Zimbabwe's President Robert Mugabe looks on during a rally marking Zimbabwe's 32nd independence anniversary celebrations in Harare April 18, 2012.REUTERS/Stringer (ZIMBABWE - Tags: POLITICS ANNIVERSARY) - RTR30W6H

Leaders of Zimbabwe’s ruling ZANU-PF party are meeting on Friday to draft a resolution to sack President Robert Mugabe.

A senior party source was quoted as saying the leaders will lay the ground for his impeachment on Tuesday if Mugabe refused to stand down.

“There is no going back,” the source told Reuters. “If he becomes stubborn, we will arrange for him to be fired on Sunday.

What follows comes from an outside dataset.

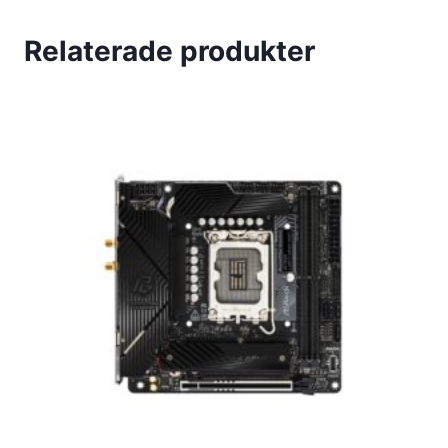
Relaterade produkter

When that is done, it’s impeachment on Tuesday.”

Zimbabwe’s military said it was engaging Mugabe in talks on the way forward for the country and that it would advise the nation on the outcome as soon as possible.

The military added in a statement broadcast on Zimbabwean television that it had made “significant progress” in its operation targeting “criminals” around Mugabe.

Zimbabwe opposition leader Morgan Tsvangirai on Thursday urged Mugabe to resign in the interest of the country.

Mugabe had maintained that he is Zimbabwe’s only legitimate ruler and failed to embrace mediation by a Catholic priest to allow him have a graceful exit.

“In the interest of the people, Robert Mugabe must resign and step down immediately,” said Tsvangirai, leader of the Movement for Democratic Change.

Earlier, the political opposition in Zimbabwe called for the intermediate installation of an interim government, a day after a surprise military takeover.

“At the moment the transitional government is the best way to go,” said Douglas Mwonzora, secretary-general of Morgan Tsvangirai’s MDC-T party.

“We back the military move but the country should quickly go back a constitutional government.”

Officials from the Southern African Development Community were also meeting in Botswana’s capital Gaborone on Thursday to discuss the situation in Zimbabwe.

“What is needed is an inclusive government to run the affairs of Zimbabwe until a time it is right to have elections,” said Didymus Mutasa, a longtime minister in Mugabe’s government, who was fired in 2014 for backing Joice Mujuru as the president’s successor.